All I can say is, What are they so scared of? As Judge Gertner pointed out in her opinion, the RIAA and record companies for a long while now have claimed that they can’t use everyone who illegally file shares copyrighted music, but they can try to publicize their lawsuits to effect some “general deterrence”– persuade others not to share music illegally because of the threat of being sued. At the same time, many in the on-line world have an extremely negative view of the record companies and the RIAA. You’d think that they would (reluctantly) welcome the idea that the cyber-community would be able to hear their side of the story, at least as it relates to the constitutionality of these statutes. Certainly there aren’t issues of confidentiality here (meaning that the record companies will be discussing confidential trade secrets or other secret information as part of their oral argument); this is almost pure legal argument. So now, they look like real weasels who are so afraid of any public exposure (except the limited press of “we won” after the conclusion of a case) that they will file emergency motions to avoid being heard and seen on real time. Because it’s oral argument, there will be no testimony presented, and thus the ultimate decision and outcome should not be affected by the presence or absence of the narrowcast. If the narrowcast won’t have any likely affect on the outcome, why would the record companies spend at least $30,000 on this writ of mandamus (maybe even $100,000)? What are they so scared of?
- Are they afraid that Judge Gertner, a left-leaning, pro-individual kind of jurist, will read them the riot act? I find that hard to believe. Even if she doesn’t like the record companies, any reasonable jurist (especially a district court) is extremely hesitant to declare federal law unconstitutional without strong appellate court support. So far, the Copyright Act has withstood just about every constitutional challenge levied against it. She may ask tough questions, but on the law, the record companies have to know they have the upper hand.
- Are they afraid that there will be some sort of crowd reaction by the people in the gallery (most of whom, I would guess, would not be sympathetic to the record companies) and/or that the crowd may be more likely to make a scene on camera, which may be embarrassing? Perhaps, but that also doesn’t give Judge Gertner the benefit of the doubt that she will control her own courtroom. There aren’t too many federal judges I know that would stand by and allow a spectator to even bring a newspaper into the courtroom, much less applaud, protest, or say one single word, before the Courtroom Security Officers and the U.S. Marshals are sicked on them like hungry predators.
- Are they afraid that people will record the stream and then re-edit it to make misleading videos? Once again, that would be a difficult thing, considering the low level streaming (anyone could easily spot edits).

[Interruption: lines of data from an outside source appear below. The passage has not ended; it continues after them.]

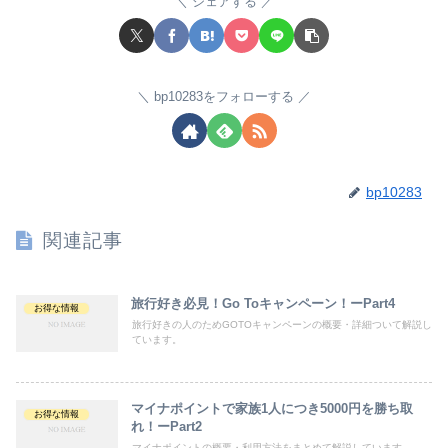
シェアする
bp10283をフォローする
bp10283
関連記事
旅行好き必見！Go Toキャンペーン！ーPart4
お得な情報
旅行好きの人のためGOTOキャンペーンの概要・詳細ついて解説し
ています。
マイナポイントで家族1人につき5000円を勝ち取
お得な情報
れ！ーPart2
マイナポイントの概要・利用方法をまとめて解説しています。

- Or, are they just afraid that their lead attorney will say something he or she regrets at the hearing, and it will be blasted all over the country? I don’t think so, because if there’s one thing I know about trial attorneys, it’s that a firm ego is necessary for the job… if you go in doubting yourself, you’ll be a trainwreck.
- Are they afraid that it will further undermine their reputation in the U.S.? Probably not. If anything, as I mentioned before, it would give the record companies a chance to present their side–uncensored. And, if the Judge rules in the record company’s favor (particularly regarding the constitutional issues) it will give the skeptics in cyberspace an opportunity to understand the foundation of the ruling.